O menino que não cresceu
Capítulo Um
O Menino que não cresceu
O Sr. e a Sra. Brandedursley, da rua dos Alfabetos, 4, se orgulhavam por serem o que a de maior no mundo. Alto Brandedursley e sua esposa, Pontalta, mediam respectivamente 1,87 e uns milímetros. Uma altura perfeitamente normal e nada inesperada para região. E o que, volta e meia, gabavam-se por ai.
Mas eis que um belo dia a vergonha bateu lhes a porta. Era uma manhã perfeita como todas as outras quando aconteceu.
Já não me recordo os detalhes, pois há muito, o último a presenciar esses fatos, desapareceu deste mundo, e eu, sendo a única pessoa nesta terra que ainda se lembra, ouvi a um longo tempo este relato, por isso, peço perdão desde já.
Alto saiu para o trabalho animado, seu filho Dedão estava com quase 20 centímetros acima da média da sua idade, um obvio motivo de orgulho. E de inveja, para os outros moradores da rua dos Alfabetos. Ele beijou a criança enorme e truculenta, beijou a esposa, e saiu.

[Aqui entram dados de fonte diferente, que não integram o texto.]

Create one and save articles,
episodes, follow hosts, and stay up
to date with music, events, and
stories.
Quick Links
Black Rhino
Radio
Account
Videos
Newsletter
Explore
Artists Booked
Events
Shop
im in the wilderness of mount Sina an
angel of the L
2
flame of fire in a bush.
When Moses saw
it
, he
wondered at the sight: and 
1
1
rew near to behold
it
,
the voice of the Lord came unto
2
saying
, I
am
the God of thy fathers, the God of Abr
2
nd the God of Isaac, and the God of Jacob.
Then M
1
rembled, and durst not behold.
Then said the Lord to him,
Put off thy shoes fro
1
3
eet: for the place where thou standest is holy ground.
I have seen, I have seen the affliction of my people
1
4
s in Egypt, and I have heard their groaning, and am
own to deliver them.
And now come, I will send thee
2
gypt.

Não havia qualquer nuvem no céu e o gramado estava verde e perfeitamente uniforme. Não haveria nada demais se um gato – realmente suspeito, na opinião de Alto – não estivesse parado em cima do muro ao lado de um cajado muito branco.
Afinal o que um gato branco estaria fazendo com um cajado de mesma cor? Uma evidente afronta aos bons costumes do bairro. Talvez até da cidade, e do país. Quem sabe até do mundo! Aquilo enfureceu Alto de tal maneira que ele teve de ir falar com o gato.

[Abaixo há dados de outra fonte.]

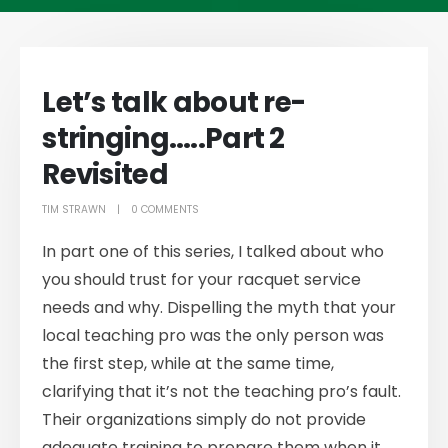
Let’s talk about re-
stringing…..Part 2
Revisited
TIM STRAWN
0 COMMENTS
In part one of this series, I talked about who
you should trust for your racquet service
needs and why. Dispelling the myth that your
local teaching pro was the only person was
the first step, while at the same time,
clarifying that it’s not the teaching pro’s fault.
Their organizations simply do not provide
adequate training to prepare them when it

- Ei você! – disse. O rosto já enrubescendo – O que pensa que está fazendo com esse cajado?
- Sou maneta.
- Ah.
Alto que faltara muitas aulas na escola não sabia o que significava a palavra maneta, por isso meneou a cabeça confiante, deu as costas pro gato, pegou o carro, e foi pro trabalho. O que o gato ia dizer se soubesse que ele não conhecia o significado de maneta?, pensava.
Provavelmente que ele não era tão normal quanto deveria ser.
Esquecendo esse breve interlúdio incomodo, tudo voltara a ficar nos eixos. Ou voltaria se outra estranheza, como muitas outras neste dia, não houvesse ocorrido.
Em meio ao engarrafamento uma coisa, que até o gato branco diria ser um grande absurdo, ocorria. Era fora da realidade. Era anormal. Corujas cruzavam de um lado ao outro carregando envelopes, uns maiores que os outros, em plena luz do dia. E piando o hino brasileiro sem parar.
As corujas, tudo bem, pensava Alto. Mas o hino brasileiro?
Que vacalhação!
Só faltava aparecer o Pelé falando do remedinho, o Ronaldinho da Nike e o Lula do Passa-Fome Zero. E não deu outra. Os três estavam no boteco da outra esquina, bebendo a redondinha, num bate-bola-jogo-rápido, comendo acarajé com torresmo, e lendo a Times.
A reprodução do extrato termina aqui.